# Welcome to the Family Forum!



## Scott Bushey (Dec 6, 2003)

Greetings boarders,
I felt that this was a needed forum. I believe we can discuss the blessings of family life as well as the difficulties and trials that come along with it.

Enjoy!


----------



## Gregg (Dec 7, 2003)

Thank you for starting up this forum, I think it will be good.:thumbup:


----------



## cupotea (Feb 18, 2004)

*Appreciation for the forum*

I do feel this type of forum is beneficial to all who join in and share. If there is one thing we have learned (my sweet wife and I have seven of our ten children at home. We homeschool the seven - ages range from 1yr - 14yrs) it is that sharing among the family is absolutely important when you desire to maintain a 'healthy' home. Glad to be on board.


----------



## Scott Bushey (Feb 18, 2004)

Welcome Pastor.
I have 3 daughters; One in college, one a senior in high school and 5 month old Zoe Olivia!


----------



## Anxious inquirer (Feb 21, 2004)

*Family altar / worship*

Dear readers,

I was wondering if some of you have heard or read about family worship as the puritans taught. You can think on books by Heywood, Doddridge, Hamilton, James, Barnes etc. Does anyone of you practice actually such worship in the home, and what is your experience as to doing this?

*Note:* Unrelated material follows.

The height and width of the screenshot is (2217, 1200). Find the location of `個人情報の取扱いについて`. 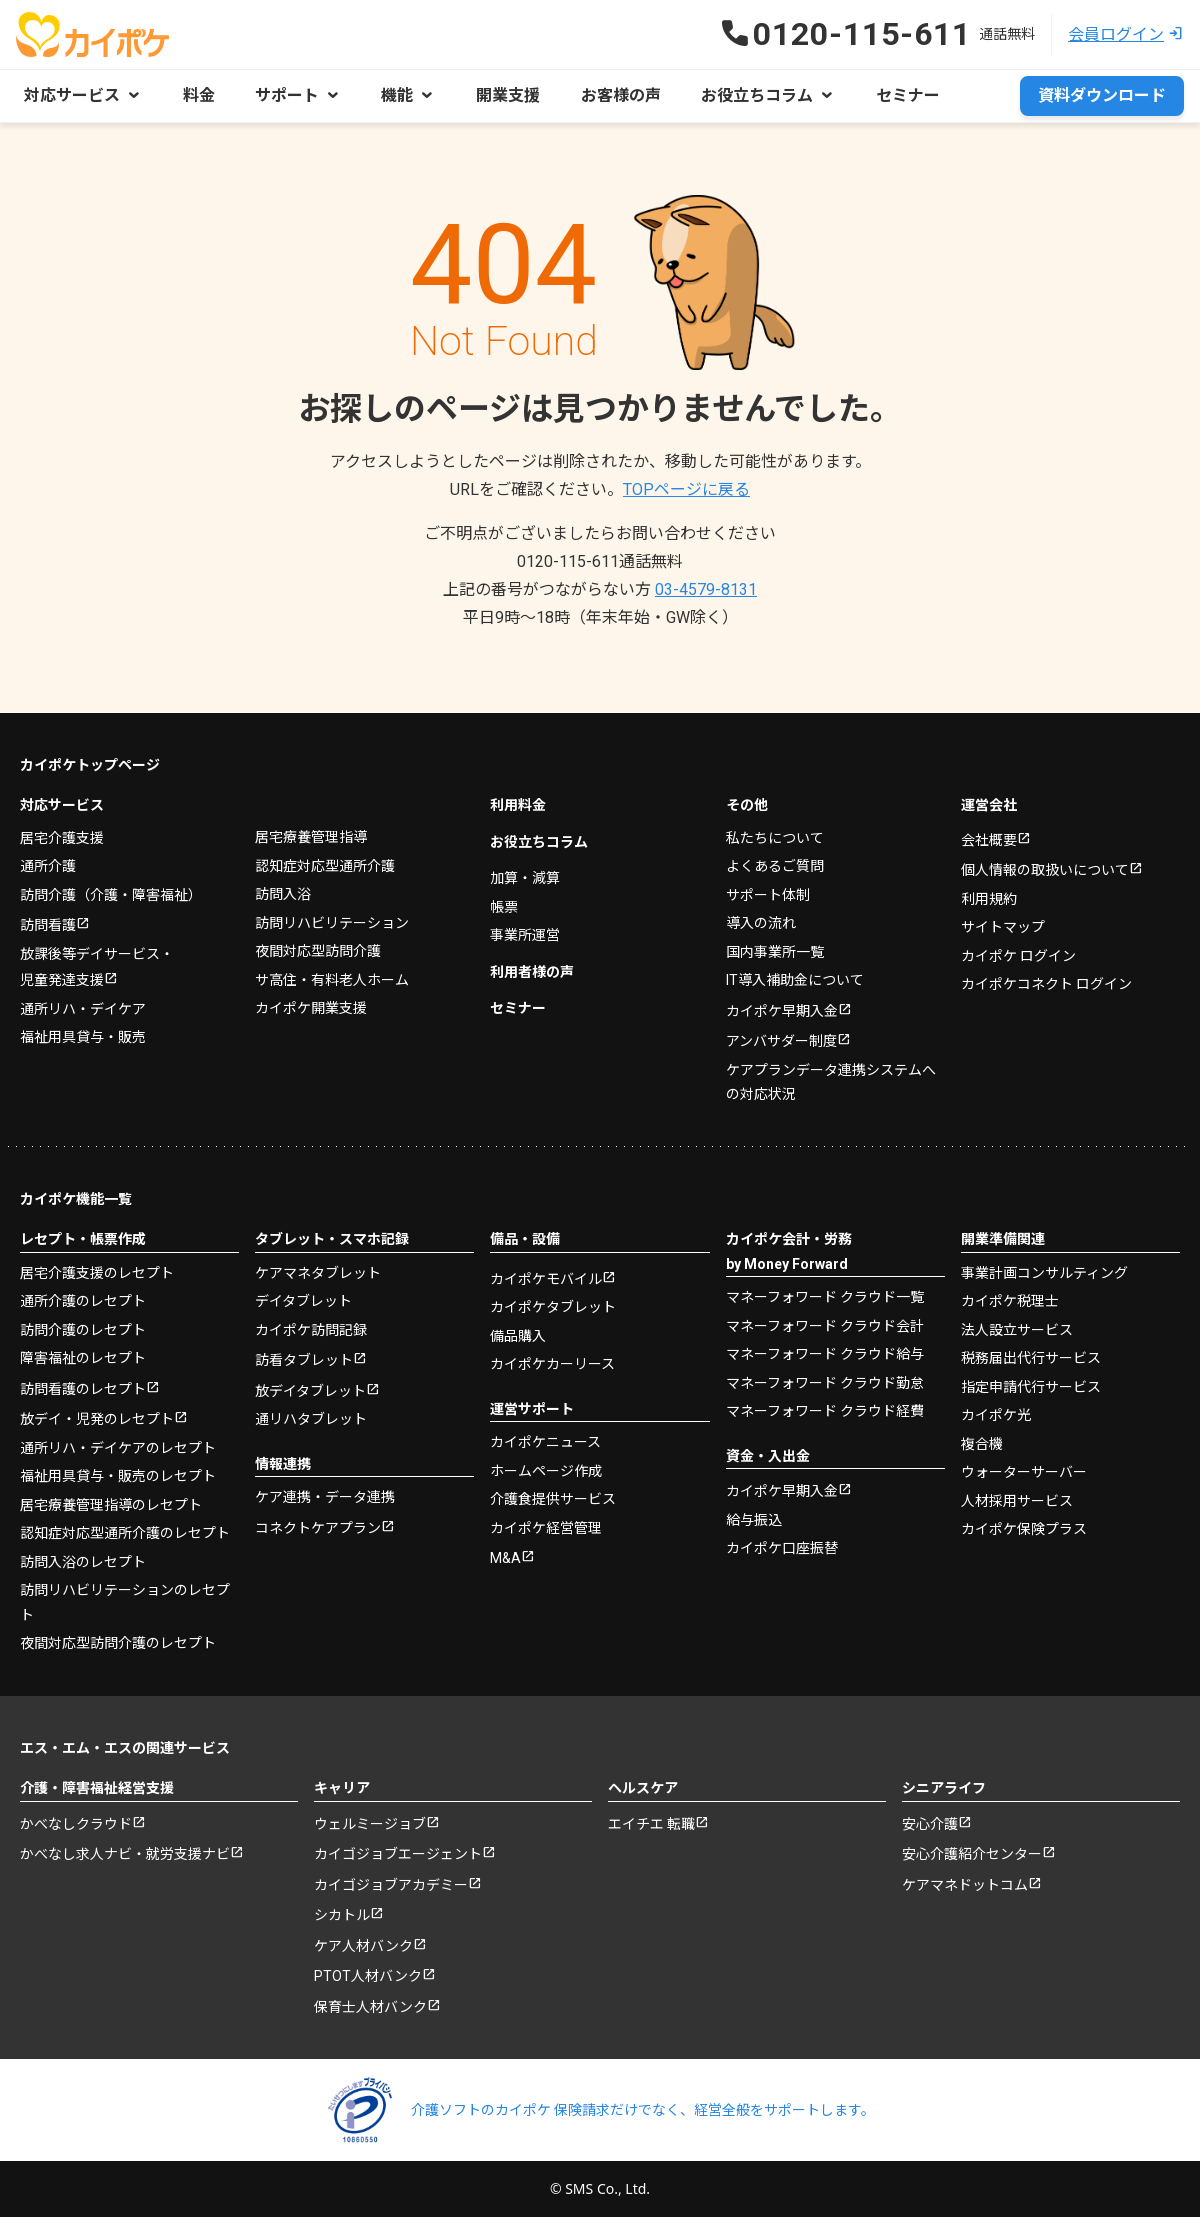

The Lord has entrusted us with 6 children (oldest is 8 years old an the youngest just 3 weeks). We do try to have such meetings each day and in particular on the Lords day as we for conscience sake do not attend any churchmeeting / fellowship. 
I would like to exchange thoughts / experiences with those who do the same in order to learn from others.

With kind regards,


----------